[Haskell-beginners] Bug or Intended behavior? ( Exception: stack overflow )
Seung Soo, Ha
sungsuha at gmail.com
Mon Jan 24 11:59:15 CET 2011
my setup: phenom II quadcore, 4GB mem Ubuntu Maverick
While implementing my own reverse in "99 haskell questions",
I made the following mistake:
(Caution: stack over flow causing code below)
reverse'::[a] -> [a]
reverse' [] = []
reverse' [x] = [x]
reverse' xs = last xs : init (reverse' xs)
The last line is the wrong part. It should be
reverse' xs = last xs : reverse' (init xs)
anyway, the original code seems to cause an infinite recursion
by repeating the last part forever.

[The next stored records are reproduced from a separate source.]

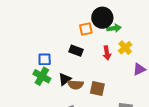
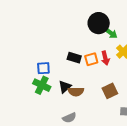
green arrow: (114, 28) -> (111, 33), turned 48
orange square: (86, 29) -> (91, 59), moved
brown square: (97, 89) -> (110, 91), moved, turned -35

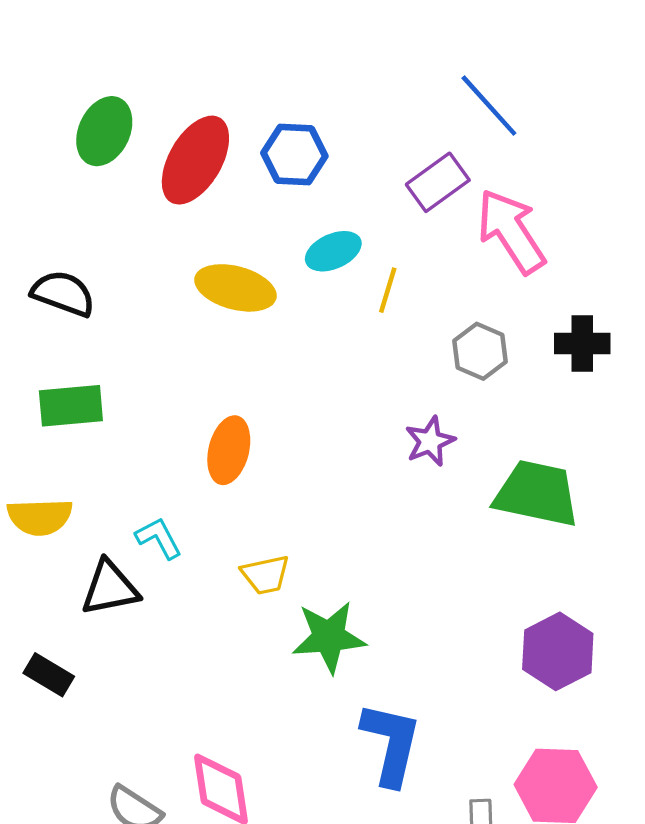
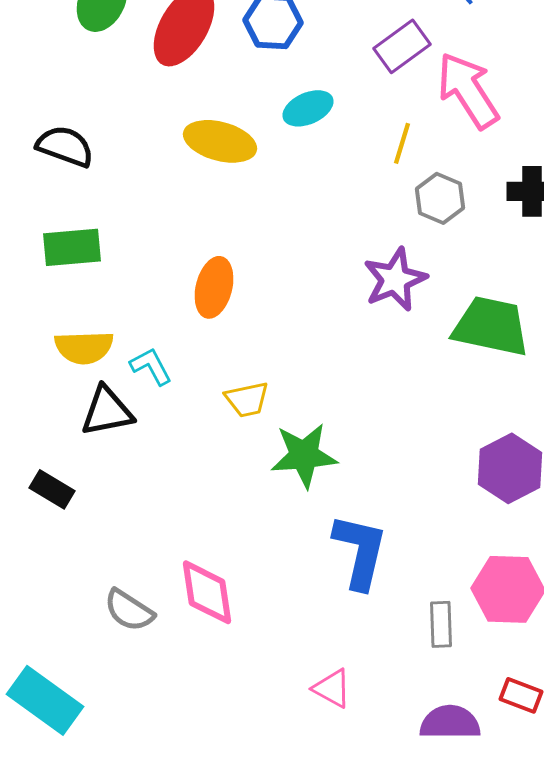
yellow line: (388, 290) -> (402, 143), moved
purple star: (430, 441) -> (395, 279), size x1.4
yellow semicircle: (40, 517) -> (84, 347), moved

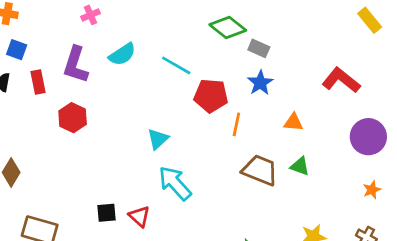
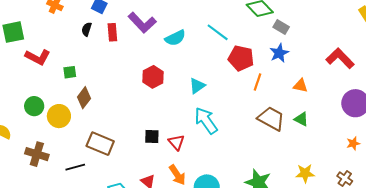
cyan semicircle: (122, 54) -> (175, 38), moved
purple L-shape: (76, 65) -> (142, 23), turned -68
red hexagon: (73, 118) -> (153, 77), moved

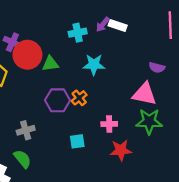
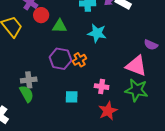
red circle: (27, 55) -> (41, 15), size x0.6
red star: (121, 150) -> (108, 111), turned -30
green semicircle: (22, 159) -> (27, 94), moved

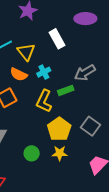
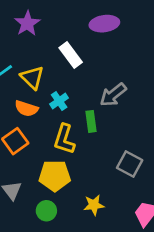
green rectangle: (66, 90) -> (91, 121), turned -70
yellow pentagon: (59, 129) -> (55, 176), moved, turned -30
green circle: (32, 153) -> (46, 211), moved

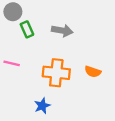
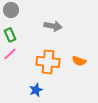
green rectangle: (27, 29) -> (10, 35), moved
pink line: (12, 63) -> (10, 54), turned -56

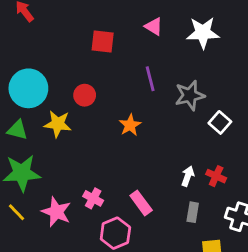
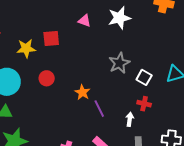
purple line: (150, 79) -> (99, 109), moved
yellow star: (58, 124) -> (26, 48), moved
red cross: (216, 176) -> (144, 104), moved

When I try this out on ghci:
*Main> reverse' [1,2,3,4,5]
[5*** Exception: stack overflow
*Main>
The problem is, unless I manually exit ghci, the "stack" does not seem to be
freed (garbage collected?) and memory remains fully occupied by ghci.
I tried waiting a bit, but it stayed the same.
Is this expected behavior? Shouldn't the GC kick in?
Is this orthogonal of the GC?
I think this would help me understand haskell and GHC much better.